§ DIRECTIONS FOR THIS TASK: Where in the data does the word "CALL" appear? Find those lines and copy them.

□ □ □

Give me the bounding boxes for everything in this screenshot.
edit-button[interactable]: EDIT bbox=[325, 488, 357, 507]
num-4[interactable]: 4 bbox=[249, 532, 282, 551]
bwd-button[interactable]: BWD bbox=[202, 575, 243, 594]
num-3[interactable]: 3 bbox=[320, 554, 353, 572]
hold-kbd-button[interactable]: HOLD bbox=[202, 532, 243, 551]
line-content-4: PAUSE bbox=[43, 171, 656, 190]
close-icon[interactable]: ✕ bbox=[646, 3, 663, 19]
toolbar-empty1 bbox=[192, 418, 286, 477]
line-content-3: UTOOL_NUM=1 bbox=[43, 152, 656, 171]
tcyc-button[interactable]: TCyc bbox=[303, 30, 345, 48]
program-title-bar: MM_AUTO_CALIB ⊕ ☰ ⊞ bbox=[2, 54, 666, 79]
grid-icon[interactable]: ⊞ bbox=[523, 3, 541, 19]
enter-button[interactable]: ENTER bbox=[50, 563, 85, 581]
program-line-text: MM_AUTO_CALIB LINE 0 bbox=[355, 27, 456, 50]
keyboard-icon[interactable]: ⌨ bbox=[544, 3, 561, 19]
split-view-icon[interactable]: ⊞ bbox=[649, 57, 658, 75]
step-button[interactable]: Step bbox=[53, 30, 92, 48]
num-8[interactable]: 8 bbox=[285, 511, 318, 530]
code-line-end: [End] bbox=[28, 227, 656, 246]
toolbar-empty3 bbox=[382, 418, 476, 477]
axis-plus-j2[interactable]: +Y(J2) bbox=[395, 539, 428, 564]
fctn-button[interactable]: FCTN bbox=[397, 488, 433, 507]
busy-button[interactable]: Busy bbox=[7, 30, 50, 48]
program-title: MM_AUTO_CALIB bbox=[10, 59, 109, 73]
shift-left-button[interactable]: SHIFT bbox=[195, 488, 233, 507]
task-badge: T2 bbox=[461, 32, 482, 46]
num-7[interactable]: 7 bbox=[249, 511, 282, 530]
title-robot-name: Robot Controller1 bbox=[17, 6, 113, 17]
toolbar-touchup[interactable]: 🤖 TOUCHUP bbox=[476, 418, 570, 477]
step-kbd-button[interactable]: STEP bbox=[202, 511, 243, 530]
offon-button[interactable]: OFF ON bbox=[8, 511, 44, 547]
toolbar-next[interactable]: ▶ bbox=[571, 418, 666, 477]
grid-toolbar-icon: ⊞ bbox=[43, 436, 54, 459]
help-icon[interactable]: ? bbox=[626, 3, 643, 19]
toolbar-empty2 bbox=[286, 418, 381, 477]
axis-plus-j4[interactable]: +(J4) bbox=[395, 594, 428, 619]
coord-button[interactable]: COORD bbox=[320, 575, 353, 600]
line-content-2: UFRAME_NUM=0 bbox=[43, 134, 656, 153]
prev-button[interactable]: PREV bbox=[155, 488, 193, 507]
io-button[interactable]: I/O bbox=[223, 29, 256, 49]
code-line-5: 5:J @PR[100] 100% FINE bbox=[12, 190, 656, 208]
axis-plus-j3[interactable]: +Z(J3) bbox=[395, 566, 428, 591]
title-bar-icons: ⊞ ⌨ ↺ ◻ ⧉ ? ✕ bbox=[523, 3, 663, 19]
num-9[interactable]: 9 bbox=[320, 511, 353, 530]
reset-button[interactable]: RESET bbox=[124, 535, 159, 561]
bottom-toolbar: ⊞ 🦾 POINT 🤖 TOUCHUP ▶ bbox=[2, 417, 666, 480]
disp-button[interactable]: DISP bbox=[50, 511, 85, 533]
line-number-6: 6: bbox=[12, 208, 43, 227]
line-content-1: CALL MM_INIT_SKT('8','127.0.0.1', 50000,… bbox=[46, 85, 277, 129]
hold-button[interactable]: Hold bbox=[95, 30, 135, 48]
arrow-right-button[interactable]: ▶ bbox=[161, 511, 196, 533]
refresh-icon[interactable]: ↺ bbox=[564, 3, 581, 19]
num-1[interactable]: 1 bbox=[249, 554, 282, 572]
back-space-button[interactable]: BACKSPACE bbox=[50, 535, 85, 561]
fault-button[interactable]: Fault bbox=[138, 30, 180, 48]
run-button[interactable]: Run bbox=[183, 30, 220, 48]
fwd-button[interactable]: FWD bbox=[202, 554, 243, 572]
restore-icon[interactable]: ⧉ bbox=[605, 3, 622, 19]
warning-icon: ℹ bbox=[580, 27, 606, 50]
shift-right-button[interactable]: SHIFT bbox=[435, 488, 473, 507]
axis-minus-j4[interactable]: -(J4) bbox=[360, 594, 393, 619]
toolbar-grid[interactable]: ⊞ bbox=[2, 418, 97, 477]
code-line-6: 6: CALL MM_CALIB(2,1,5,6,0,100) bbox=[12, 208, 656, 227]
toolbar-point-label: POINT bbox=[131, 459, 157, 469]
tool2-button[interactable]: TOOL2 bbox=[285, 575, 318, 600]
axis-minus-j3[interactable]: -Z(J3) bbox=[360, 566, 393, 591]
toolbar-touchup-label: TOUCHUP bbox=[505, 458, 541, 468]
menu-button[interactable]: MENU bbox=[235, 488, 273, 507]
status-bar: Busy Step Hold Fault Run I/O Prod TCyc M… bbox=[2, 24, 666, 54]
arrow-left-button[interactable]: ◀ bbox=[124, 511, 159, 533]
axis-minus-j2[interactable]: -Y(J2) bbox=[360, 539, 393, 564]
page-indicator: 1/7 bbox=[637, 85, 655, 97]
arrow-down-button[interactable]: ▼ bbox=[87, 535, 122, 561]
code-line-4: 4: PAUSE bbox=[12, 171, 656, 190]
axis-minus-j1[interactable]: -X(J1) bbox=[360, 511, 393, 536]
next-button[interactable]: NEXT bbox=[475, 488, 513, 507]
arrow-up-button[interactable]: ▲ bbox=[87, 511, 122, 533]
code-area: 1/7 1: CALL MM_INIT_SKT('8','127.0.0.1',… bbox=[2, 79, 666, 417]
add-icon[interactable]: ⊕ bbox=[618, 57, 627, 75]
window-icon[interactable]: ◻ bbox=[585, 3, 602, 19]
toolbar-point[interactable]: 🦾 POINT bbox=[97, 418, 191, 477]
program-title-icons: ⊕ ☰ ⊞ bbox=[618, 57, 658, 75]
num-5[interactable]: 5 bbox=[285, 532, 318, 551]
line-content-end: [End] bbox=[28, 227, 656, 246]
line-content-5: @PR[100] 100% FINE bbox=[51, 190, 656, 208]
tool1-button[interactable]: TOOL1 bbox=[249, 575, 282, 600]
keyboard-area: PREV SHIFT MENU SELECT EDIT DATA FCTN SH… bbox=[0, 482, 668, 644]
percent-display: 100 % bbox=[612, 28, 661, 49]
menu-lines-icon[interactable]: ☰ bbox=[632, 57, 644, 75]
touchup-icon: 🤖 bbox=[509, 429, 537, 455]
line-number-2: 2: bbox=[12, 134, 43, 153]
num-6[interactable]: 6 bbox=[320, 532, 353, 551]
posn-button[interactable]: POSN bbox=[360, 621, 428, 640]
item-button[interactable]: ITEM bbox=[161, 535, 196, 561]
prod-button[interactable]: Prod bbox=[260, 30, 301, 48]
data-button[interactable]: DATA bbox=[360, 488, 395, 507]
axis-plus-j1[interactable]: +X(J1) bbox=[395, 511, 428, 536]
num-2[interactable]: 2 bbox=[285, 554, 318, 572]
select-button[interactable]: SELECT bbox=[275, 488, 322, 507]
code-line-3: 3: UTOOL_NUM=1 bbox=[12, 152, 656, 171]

□ □ □

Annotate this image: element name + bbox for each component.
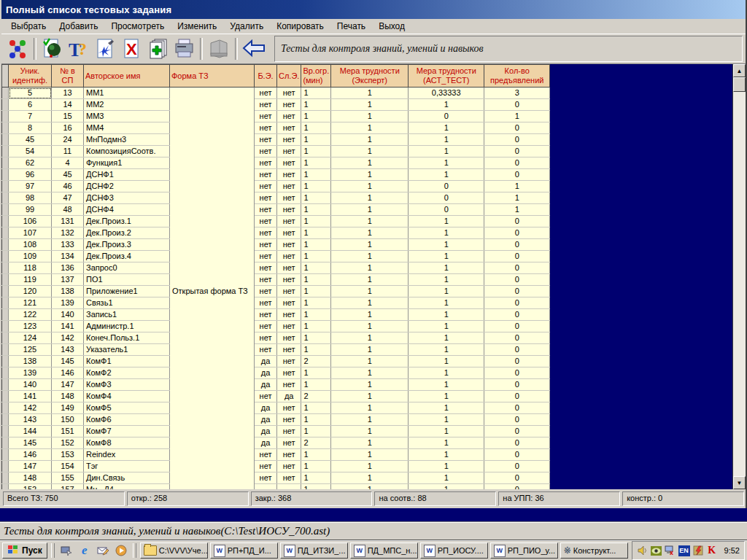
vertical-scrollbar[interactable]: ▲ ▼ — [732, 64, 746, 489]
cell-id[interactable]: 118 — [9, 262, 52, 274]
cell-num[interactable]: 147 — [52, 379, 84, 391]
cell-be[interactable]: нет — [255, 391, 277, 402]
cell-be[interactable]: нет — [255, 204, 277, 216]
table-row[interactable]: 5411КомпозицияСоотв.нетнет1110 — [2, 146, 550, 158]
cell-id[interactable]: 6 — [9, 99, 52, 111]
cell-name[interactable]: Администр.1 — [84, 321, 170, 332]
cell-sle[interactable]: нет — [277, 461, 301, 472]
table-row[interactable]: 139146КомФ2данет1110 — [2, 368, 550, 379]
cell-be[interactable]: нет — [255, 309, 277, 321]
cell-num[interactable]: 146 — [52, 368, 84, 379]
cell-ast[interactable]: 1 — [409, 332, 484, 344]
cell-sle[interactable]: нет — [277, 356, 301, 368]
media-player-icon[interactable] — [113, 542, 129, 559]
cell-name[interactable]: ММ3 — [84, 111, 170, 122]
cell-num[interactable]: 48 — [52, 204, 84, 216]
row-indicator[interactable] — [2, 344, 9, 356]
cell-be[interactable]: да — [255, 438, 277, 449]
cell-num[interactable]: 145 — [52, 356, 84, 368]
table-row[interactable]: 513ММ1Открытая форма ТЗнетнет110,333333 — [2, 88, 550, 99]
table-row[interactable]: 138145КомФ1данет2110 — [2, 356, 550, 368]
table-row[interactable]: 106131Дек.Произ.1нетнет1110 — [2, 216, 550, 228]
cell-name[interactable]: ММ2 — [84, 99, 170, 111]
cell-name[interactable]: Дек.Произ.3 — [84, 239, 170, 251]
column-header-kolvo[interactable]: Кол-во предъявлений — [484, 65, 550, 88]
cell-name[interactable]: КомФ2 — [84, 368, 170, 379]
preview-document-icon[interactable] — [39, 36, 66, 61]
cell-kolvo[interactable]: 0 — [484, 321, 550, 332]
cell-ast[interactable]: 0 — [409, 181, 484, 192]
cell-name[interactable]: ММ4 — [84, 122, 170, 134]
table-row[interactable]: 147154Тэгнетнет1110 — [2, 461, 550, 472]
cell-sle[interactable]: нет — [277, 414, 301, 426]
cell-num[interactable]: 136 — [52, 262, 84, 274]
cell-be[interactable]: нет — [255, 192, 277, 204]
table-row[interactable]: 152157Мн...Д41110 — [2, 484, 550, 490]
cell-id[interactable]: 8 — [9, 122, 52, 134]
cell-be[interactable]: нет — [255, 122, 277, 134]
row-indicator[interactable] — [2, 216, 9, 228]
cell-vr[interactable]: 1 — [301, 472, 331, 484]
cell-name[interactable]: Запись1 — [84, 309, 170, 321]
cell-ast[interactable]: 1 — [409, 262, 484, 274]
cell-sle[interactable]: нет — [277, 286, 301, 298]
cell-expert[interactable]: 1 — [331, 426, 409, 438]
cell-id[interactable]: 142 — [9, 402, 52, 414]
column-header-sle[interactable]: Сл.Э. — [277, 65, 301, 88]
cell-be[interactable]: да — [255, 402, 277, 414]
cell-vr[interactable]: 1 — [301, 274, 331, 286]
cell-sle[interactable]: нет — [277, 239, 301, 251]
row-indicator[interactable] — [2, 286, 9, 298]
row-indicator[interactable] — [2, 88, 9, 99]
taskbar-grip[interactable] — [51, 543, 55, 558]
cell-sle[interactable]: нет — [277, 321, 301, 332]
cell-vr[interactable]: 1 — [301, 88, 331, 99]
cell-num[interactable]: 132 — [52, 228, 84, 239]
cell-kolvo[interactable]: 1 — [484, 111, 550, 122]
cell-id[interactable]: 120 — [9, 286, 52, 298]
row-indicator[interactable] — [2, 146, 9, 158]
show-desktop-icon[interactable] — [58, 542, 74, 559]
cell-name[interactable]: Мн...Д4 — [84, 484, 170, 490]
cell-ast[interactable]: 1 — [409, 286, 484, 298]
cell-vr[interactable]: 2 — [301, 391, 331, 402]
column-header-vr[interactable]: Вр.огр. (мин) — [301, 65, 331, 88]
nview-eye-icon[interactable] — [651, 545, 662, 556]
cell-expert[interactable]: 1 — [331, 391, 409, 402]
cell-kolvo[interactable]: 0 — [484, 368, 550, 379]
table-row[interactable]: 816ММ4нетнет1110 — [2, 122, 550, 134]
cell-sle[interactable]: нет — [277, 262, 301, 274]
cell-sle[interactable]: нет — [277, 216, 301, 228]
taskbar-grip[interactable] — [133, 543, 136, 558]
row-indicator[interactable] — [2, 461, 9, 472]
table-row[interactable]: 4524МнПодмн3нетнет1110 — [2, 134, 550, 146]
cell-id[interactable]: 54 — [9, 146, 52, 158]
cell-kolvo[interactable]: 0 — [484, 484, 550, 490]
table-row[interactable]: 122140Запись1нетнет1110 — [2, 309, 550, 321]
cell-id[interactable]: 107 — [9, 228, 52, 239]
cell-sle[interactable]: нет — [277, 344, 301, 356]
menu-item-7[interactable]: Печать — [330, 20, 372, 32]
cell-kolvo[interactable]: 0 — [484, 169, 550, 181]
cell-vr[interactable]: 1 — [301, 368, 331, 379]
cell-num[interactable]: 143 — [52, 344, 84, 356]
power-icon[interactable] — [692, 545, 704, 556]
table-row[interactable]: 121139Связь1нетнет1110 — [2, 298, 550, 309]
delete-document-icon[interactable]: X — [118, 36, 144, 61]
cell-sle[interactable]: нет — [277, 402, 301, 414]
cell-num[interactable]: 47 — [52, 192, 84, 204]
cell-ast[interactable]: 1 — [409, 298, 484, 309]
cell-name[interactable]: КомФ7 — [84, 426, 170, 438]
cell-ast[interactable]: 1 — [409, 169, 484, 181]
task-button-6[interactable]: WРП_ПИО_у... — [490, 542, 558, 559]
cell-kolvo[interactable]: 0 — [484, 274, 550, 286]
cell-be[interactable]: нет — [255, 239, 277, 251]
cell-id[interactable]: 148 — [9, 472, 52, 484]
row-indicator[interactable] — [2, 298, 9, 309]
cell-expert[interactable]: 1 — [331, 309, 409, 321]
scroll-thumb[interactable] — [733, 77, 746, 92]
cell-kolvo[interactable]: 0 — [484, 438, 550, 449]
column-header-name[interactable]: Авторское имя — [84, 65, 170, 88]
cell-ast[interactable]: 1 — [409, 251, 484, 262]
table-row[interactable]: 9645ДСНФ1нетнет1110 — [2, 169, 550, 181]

□ □ □

§ ANSWER BOX:
line-content-1: CALL MM_INIT_SKT('8','127.0.0.1', 50000,… bbox=[46, 85, 277, 129]
code-line-6: 6: CALL MM_CALIB(2,1,5,6,0,100) bbox=[12, 208, 656, 227]
code-area: 1/7 1: CALL MM_INIT_SKT('8','127.0.0.1',… bbox=[2, 79, 666, 417]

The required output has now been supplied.